In the regulator’s own words, the proposals seek to ensure “investors receive clear and accurate information about a potential investment and understand the risks involved” and are “adequately remunerated for the risk they are taking”. They call for “transparent and robust systems for assessing the risk, value and price of loans, and fair/transparent charges to investors” and for “good governance and orderly business practices”. We agree with these aims and with the practical steps proposed to deliver them: risk management frameworks, governance, wind-down arrangements and disclosure requirements.

 

What we do not agree with

The regulator is proposing to introduce marketing restrictions”. While the proposed application is unclear, this is essentially a form of categorisation. It means treating normal investors differently to ‘sophisticated’ and ‘high net worth’ or ‘advised’ investors or requiring them to certify to only invest 10% of their ‘net investible portfolio’ in P2P. We do not agree with this proposal. Having to categorise and treat people differently feels like a failure, not a control. While advice is valuable in many situations, it is unnecessary to insist on it. As for a limit, it makes sense to diversify your investments but we think this is a clunky and restrictive mechanic.

Introducing marketing restrictions not only raises questions around personal freedom, fair competition and financial exclusion, but would be disproportionate given the risk profile of P2P. It would be a mis-categorisation of the asset class, as well as a backward step for competition and financial inclusion.

We appreciate that the regulator is seeking to protect investors from harm. That is why we support those of its proposals that will manage risk such as risk management frameworks, governance and platform wind-down arrangements; what we don’t support is blocking access. We say: eliminate the high-risk elements of P2P lending and you can keep it accessible.

 

A middle ground?

As well as marketing restrictions, the regulator proposes ‘appropriateness’ tests. These tests seek to ensure that those signing up understand the risks. We do not oppose these tests because we do not want anybody to invest on RateSetter who does not understand the risk or is vulnerable.

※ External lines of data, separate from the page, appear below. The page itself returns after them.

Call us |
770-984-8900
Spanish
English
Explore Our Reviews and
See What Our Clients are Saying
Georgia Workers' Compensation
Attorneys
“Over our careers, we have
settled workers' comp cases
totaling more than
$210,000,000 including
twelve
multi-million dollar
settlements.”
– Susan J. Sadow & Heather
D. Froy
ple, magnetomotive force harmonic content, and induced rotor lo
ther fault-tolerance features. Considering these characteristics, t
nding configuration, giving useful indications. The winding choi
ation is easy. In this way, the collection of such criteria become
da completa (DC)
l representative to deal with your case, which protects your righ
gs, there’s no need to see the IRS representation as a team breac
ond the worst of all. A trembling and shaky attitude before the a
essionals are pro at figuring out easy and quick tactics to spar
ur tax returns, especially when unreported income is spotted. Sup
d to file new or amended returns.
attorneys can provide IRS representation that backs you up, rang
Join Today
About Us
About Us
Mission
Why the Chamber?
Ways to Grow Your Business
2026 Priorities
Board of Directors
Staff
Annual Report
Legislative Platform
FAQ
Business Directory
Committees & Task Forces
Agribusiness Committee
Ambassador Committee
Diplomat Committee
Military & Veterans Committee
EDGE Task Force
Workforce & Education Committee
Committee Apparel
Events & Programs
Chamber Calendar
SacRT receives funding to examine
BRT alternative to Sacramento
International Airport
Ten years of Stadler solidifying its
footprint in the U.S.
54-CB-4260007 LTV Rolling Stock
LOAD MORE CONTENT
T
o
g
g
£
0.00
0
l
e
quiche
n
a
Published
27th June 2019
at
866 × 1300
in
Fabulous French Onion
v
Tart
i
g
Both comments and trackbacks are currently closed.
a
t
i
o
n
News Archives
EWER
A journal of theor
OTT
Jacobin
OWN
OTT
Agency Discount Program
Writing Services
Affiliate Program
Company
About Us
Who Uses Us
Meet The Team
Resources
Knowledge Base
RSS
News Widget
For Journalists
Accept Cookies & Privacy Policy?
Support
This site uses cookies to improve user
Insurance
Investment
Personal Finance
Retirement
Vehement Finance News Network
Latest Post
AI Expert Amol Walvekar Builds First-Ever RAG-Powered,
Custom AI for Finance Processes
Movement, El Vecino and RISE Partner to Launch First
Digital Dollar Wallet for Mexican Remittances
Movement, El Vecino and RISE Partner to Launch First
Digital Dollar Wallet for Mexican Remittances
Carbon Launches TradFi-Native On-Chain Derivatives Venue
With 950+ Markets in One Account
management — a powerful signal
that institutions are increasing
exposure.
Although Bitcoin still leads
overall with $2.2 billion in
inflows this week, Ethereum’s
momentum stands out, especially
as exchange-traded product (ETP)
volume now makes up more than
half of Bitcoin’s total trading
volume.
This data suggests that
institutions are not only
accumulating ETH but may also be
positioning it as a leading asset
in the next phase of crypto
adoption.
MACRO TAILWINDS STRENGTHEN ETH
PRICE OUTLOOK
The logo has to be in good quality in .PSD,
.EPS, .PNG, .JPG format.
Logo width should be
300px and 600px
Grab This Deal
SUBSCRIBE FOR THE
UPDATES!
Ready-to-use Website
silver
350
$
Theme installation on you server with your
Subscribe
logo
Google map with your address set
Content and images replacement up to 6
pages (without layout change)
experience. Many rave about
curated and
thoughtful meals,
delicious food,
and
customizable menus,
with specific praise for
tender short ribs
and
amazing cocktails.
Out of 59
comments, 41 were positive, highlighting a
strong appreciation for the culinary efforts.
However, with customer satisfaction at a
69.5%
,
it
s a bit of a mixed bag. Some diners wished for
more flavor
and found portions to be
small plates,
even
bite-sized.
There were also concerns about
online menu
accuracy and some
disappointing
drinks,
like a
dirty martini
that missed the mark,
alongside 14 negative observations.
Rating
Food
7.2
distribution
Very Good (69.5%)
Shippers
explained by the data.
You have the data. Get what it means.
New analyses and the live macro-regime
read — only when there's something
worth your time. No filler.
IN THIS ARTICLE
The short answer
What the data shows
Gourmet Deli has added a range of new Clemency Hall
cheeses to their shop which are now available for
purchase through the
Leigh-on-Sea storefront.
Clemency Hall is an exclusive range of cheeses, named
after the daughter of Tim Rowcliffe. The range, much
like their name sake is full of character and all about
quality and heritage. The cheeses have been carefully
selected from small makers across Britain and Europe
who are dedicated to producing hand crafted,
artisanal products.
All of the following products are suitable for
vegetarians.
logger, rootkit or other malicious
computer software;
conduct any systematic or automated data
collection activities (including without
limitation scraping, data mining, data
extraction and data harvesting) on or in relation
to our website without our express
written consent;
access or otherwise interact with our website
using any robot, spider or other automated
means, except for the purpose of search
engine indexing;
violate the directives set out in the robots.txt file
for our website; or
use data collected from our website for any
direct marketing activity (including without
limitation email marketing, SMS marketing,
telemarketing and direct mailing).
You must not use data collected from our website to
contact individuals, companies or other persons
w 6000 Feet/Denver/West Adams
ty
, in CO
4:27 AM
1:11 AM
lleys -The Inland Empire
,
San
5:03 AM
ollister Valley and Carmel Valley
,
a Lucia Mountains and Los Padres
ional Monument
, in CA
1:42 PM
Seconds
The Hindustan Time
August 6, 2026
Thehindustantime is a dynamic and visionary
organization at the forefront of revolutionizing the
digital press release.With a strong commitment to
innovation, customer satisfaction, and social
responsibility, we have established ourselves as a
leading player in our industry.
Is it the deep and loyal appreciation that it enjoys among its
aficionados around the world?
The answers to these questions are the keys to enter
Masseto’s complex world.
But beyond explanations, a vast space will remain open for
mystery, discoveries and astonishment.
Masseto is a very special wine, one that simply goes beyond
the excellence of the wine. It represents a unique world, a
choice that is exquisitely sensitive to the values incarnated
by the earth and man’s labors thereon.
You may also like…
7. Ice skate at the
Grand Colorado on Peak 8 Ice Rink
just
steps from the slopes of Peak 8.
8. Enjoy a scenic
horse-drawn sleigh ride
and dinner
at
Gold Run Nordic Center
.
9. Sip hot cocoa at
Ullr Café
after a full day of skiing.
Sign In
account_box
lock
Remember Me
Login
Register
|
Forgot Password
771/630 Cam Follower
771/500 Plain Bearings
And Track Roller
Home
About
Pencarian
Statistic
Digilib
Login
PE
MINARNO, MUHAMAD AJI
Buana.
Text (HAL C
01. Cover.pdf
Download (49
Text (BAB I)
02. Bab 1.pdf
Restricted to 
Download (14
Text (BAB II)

I am confident all of you reading this blog will know that RateSetter does not shy away from explaining the risks of investing on our platform: capital is at risk; instant access is not guaranteed. I am equally confident that these risks are well managed and low relative to other asset classes and that investors are fairly rewarded for taking on these risks in the form of healthy rates of interest.

The filter of a test, for every investor, could be highly effective and obviate the need for other restrictions. It would ensure investors understand the risk, while not restricting access.

Our view is that provided investors understand and accept the risk they should be able to use P2P lending and all be treated the same way. We think a reasonable case can be made for appropriateness tests but we do not think a reasonable case can be made for marketing restrictions. We shall be making this case, supported by evidence, in our response and asking the regulator to reconsider or refine its proposals.

 

Closing

We hope this blog is clear and helpful. This is a live topic and it was interesting to see the Financial Times cover the subject this morning. P2P lending remains a new concept for lots of people but as its scale and track record grows and as its regulation becomes clearer, it has the potential to be a mainstream investment and a truly competitive alternative model for lending and borrowing.